START Listed records

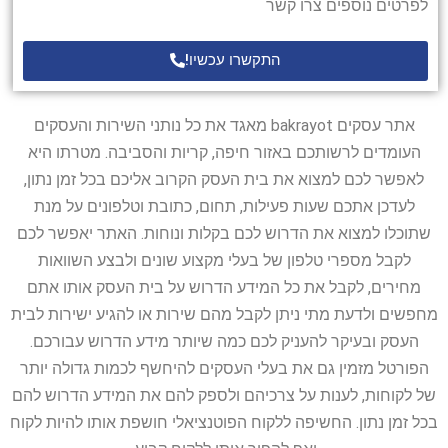
לפרטים נוספים צרו קשר
התקשרו עכשיו!
אתר עסקים bakrayot מאגד את כל נותני השירות והעסקים
העומדים לרשותכם באזור חיפה, קריות והסביבה. מטרתו היא
לאפשר לכם למצוא את בית העסק הקרוב אליכם בכל זמן נתון,
לעדכן אתכם שעות פעילות, תחום, כתובת וטלפונים על מנת
שתוכלו למצוא את הדרוש לכם בקלות ונוחות. האתר יאפשר לכם
לקבל מספרי טלפון של בעלי מקצוע שונים ולבצע השוואות
מחירים, לקבל את כל המידע הדרוש על בית העסק אותו אתם
מחפשים ולדעת מתי ניתן לקבל מהם שירות או להגיע ישירות לבית
העסק ובעיקר להעניק לכם כמה שיותר מידע הדרוש עבורכם.
הפורטל מזמין גם את בעלי העסקים להיחשף לכמות גדולה יותר
של לקוחות, לענות על צרכיהם ולספק להם את המידע הדרוש להם
בכל זמן נתון. החשיפה ללקוח הפוטנציאלי חושפת אותו להיות לקוח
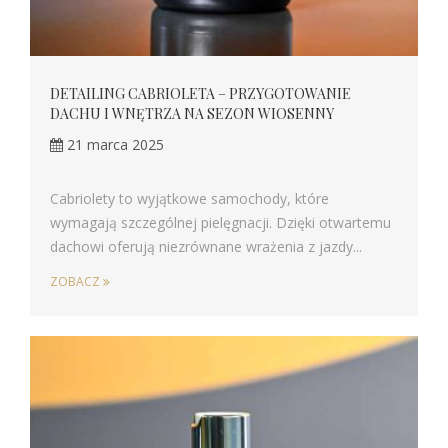
DETAILING CABRIOLETA – PRZYGOTOWANIE
DACHU I WNĘTRZA NA SEZON WIOSENNY
21 marca 2025
Cabriolety to wyjątkowe samochody, które
wymagają szczególnej pielęgnacji. Dzięki otwartemu
dachowi oferują niezrównane wrażenia z jazdy...
ZOBACZ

END Listed records

Once the line with "wymagają szczególnej pielęgnacji." is located in the data above, repeat it and every later line through the end, exactly.

> **Answer space**:
wymagają szczególnej pielęgnacji. Dzięki otwartemu
dachowi oferują niezrównane wrażenia z jazdy...
ZOBACZ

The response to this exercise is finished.